About this exercise
Among the entries below, find the lines with the word "Schleswig" and copy them.

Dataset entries
*-*-*

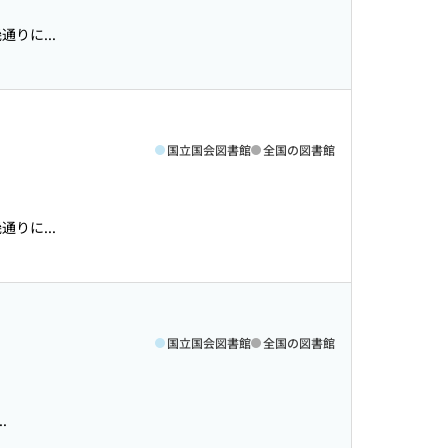
りに...
国立国会図書館
全国の図書館
りに...
国立国会図書館
全国の図書館
.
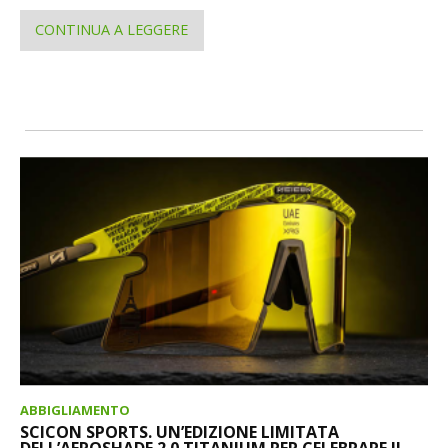
CONTINUA A LEGGERE
ABBIGLIAMENTO
SCICON SPORTS. UN’EDIZIONE LIMITATA
DELL’AEROSHADE 2.0 TITANIUM PER CELEBRARE IL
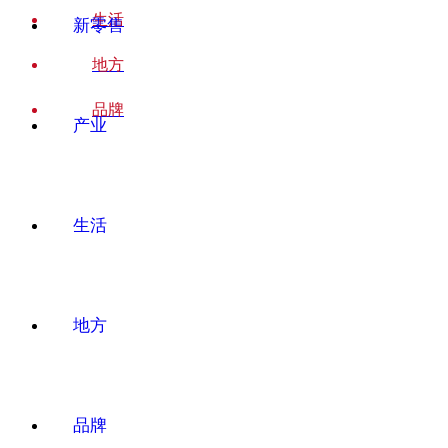
生活
新零售
地方
品牌
产业
生活
地方
品牌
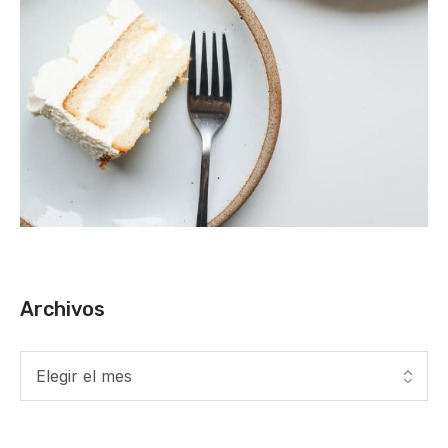
Archivos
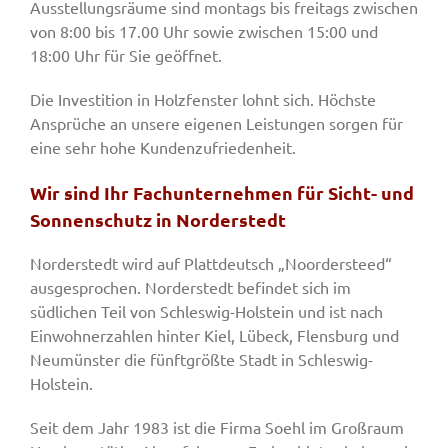
Ausstellungsräume sind montags bis freitags zwischen
von 8:00 bis 17.00 Uhr sowie zwischen 15:00 und
18:00 Uhr für Sie geöffnet.
Die Investition in Holzfenster lohnt sich. Höchste
Ansprüche an unsere eigenen Leistungen sorgen für
eine sehr hohe Kundenzufriedenheit.
Wir sind Ihr Fachunternehmen für Sicht- und
Sonnenschutz in Norderstedt
Norderstedt wird auf Plattdeutsch „Noordersteed“
ausgesprochen. Norderstedt befindet sich im
südlichen Teil von Schleswig-Holstein und ist nach
Einwohnerzahlen hinter Kiel, Lübeck, Flensburg und
Neumünster die fünftgrößte Stadt in Schleswig-
Holstein.
Seit dem Jahr 1983 ist die Firma Soehl im Großraum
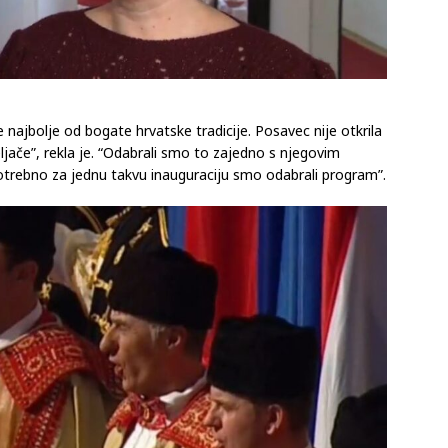
 najbolje od bogate hrvatske tradicije. Posavec nije otkrila
veljače”, rekla je. “Odabrali smo to zajedno s njegovim
trebno za jednu takvu inauguraciju smo odabrali program”.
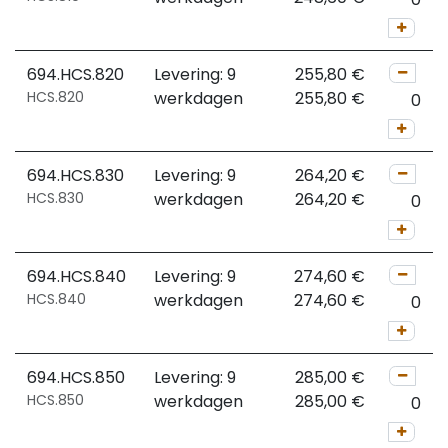
694.HCS.820
Levering: 9
255,80
€
HCS.820
werkdagen
255,80
€
694.HCS.830
Levering: 9
264,20
€
HCS.830
werkdagen
264,20
€
694.HCS.840
Levering: 9
274,60
€
HCS.840
werkdagen
274,60
€
694.HCS.850
Levering: 9
285,00
€
HCS.850
werkdagen
285,00
€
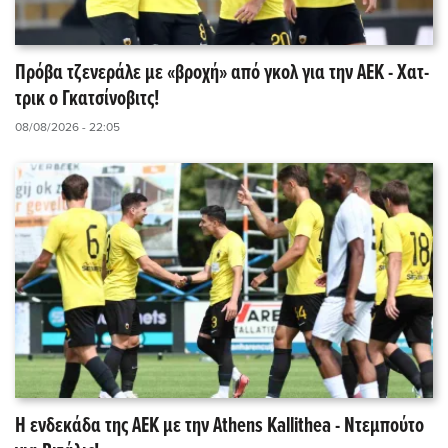
Πρόβα τζενεράλε με «βροχή» από γκολ για την ΑΕΚ - Χατ-
τρικ ο Γκατσίνοβιτς!
08/08/2026 - 22:05
Η ενδεκάδα της ΑΕΚ με την Athens Kallithea - Ντεμπούτο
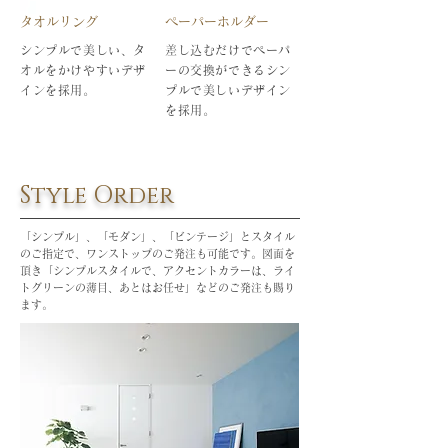
タオルリング
ペーパーホルダー
シンプルで美しい、タ
差し込むだけでペーパ
オルをかけやすいデザ
ーの交換ができるシン
インを採用。
プルで美しいデザイン
を採用。
Style Order
「シンプル」、「モダン」、「ビンテージ」とスタイル
のご指定で、ワンストップのご発注も可能です。図面を
頂き「シンプルスタイルで、アクセントカラーは、ライ
トグリーンの薄目、あとはお任せ」などのご発注も賜り
ます。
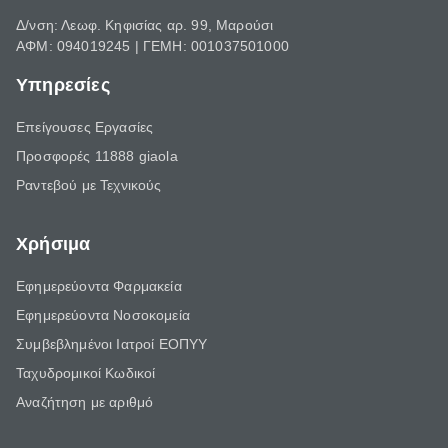
Δ/νση: Λεωφ. Κηφισίας αρ. 99, Μαρούσι
ΑΦΜ: 094019245 | ΓΕΜΗ: 001037501000
Υπηρεσίες
Επείγουσες Εργασίες
Προσφορές 11888 giaola
Ραντεβού με Τεχνικούς
Χρήσιμα
Εφημερεύοντα Φαρμακεία
Εφημερεύοντα Νοσοκομεία
Συμβεβλημένοι Ιατροί ΕΟΠΥΥ
Ταχυδρομικοί Κωδικοί
Αναζήτηση με αριθμό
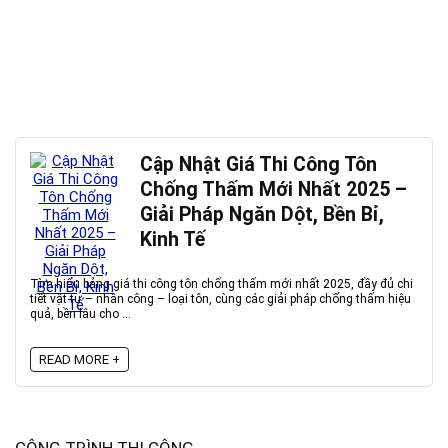
Cập Nhật Giá Thi Công Tôn
Chống Thấm Mới Nhất 2025 –
Giải Pháp Ngăn Dột, Bền Bỉ,
Kinh Tế
Tìm hiểu bảng giá thi công tôn chống thấm mới nhất 2025, đầy đủ chi
tiết vật tư – nhân công – loại tôn, cùng các giải pháp chống thấm hiệu
quả, bền lâu cho ...
READ MORE +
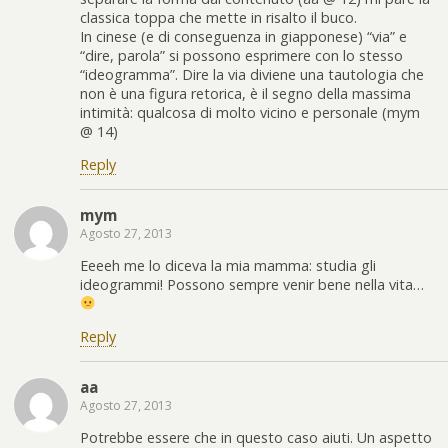
classica toppa che mette in risalto il buco.
In cinese (e di conseguenza in giapponese) “via” e
“dire, parola” si possono esprimere con lo stesso
“ideogramma”. Dire la via diviene una tautologia che
non è una figura retorica, è il segno della massima
intimità: qualcosa di molto vicino e personale (mym
@ 14)
Reply
mym
Agosto 27, 2013
Eeeeh me lo diceva la mia mamma: studia gli
ideogrammi! Possono sempre venir bene nella vita…
Reply
aa
Agosto 27, 2013
Potrebbe essere che in questo caso aiuti. Un aspetto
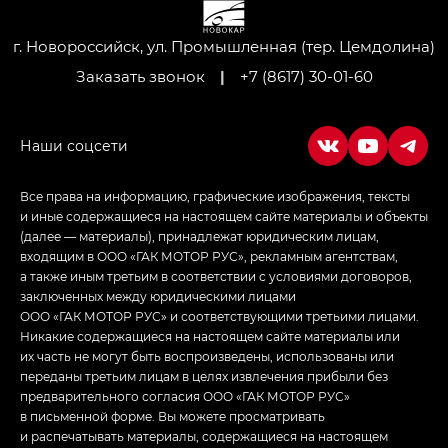
M8 — Эм 8 (M8) в комплектациях Джи Эль — GL,
Джи Ти — GT, Джи Икс — GX,
г. Новороссийск, ул. Промышленная (тер. Цемдолина)
Джи Икс ПРЕМИУМ — GX PREMIUM, ЛАУНЖ —
Заказать звонок
|
+7 (8617) 30-01-60
LOUNGE
Empow — Эмпау (Empow) в комплектации
Джи Эс — GS, Джи Эль с элементы экстерьера
в спортивном стиле — GL
(S-Style)
Все права на информацию, графические изображения, тексты
и иные содержащиеся на настоящем сайте материалы и объекты
(далее — материалы), принадлежат юридическим лицам,
входящим в ООО «ГАК МОТОР РУС», рекламным агентствам,
а также иным третьим в соответствии с условиями договоров,
заключенных между юридическими лицами
ООО «ГАК МОТОР РУС» и соответствующими третьими лицами.
Никакие содержащиеся на настоящем сайте материалы или
их часть не могут быть воспроизведены, использованы или
переданы третьим лицам в целях извлечения прибыли без
предварительного согласия ООО «ГАК МОТОР РУС»
в письменной форме. Вы можете просматривать
и распечатывать материалы, содержащиеся на настоящем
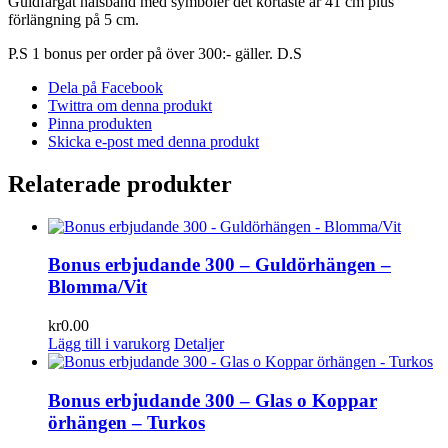
Guldfärgat halsband med symboler det kortaste är 41 cm plus
förlängning på 5 cm.
P.S 1 bonus per order på över 300:- gäller. D.S
Dela på Facebook
Twittra om denna produkt
Pinna produkten
Skicka e-post med denna produkt
Relaterade produkter
Bonus erbjudande 300 – Guldörhängen –
Blomma/Vit
kr
0.00
Lägg till i varukorg
Detaljer
Bonus erbjudande 300 – Glas o Koppar
örhängen – Turkos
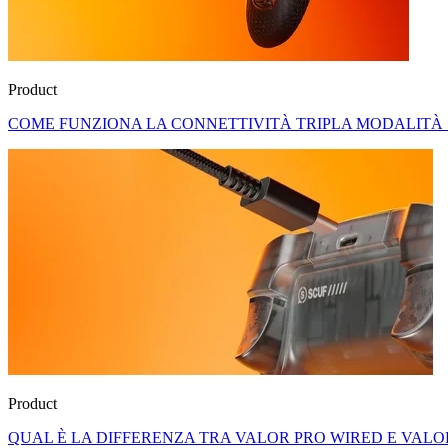
Product
COME FUNZIONA LA CONNETTIVITÀ TRIPLA MODALITÀ 
Product
QUAL È LA DIFFERENZA TRA VALOR PRO WIRED E VALO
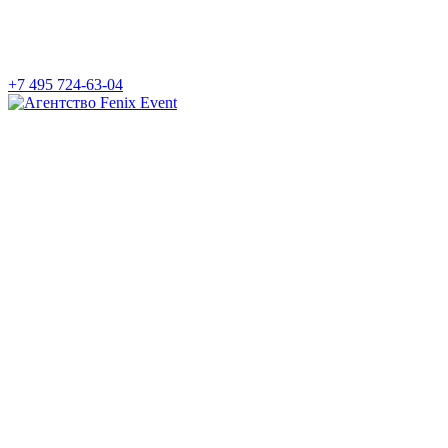
+7 495 724-63-04
Агентство
Fenix
Event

*-*-*

Result for this exercise
südlichen Teil von Schleswig-Holstein und ist nach
Neumünster die fünftgrößte Stadt in Schleswig-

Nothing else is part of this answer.